[Saved data entries]
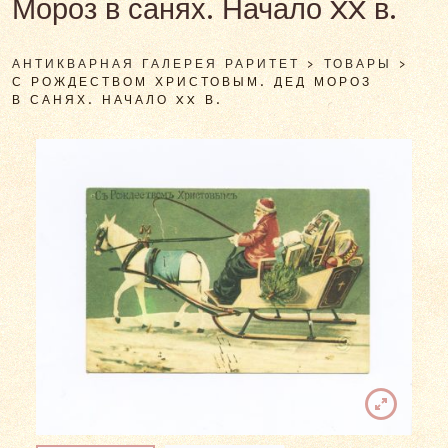
Мороз в санях. Начало XX в.
АНТИКВАРНАЯ ГАЛЕРЕЯ РАРИТЕТ
>
ТОВАРЫ
>
С РОЖДЕСТВОМ ХРИСТОВЫМ. ДЕД МОРОЗ
В САНЯХ. НАЧАЛО XX В.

# [What you have to do]
Make a verbatim copy of all the entries and strip out the pictures.

# [Expected answer]
Мороз в санях. Начало XX в.
АНТИКВАРНАЯ ГАЛЕРЕЯ РАРИТЕТ
>
ТОВАРЫ
>
С РОЖДЕСТВОМ ХРИСТОВЫМ. ДЕД МОРОЗ
В САНЯХ. НАЧАЛО XX В.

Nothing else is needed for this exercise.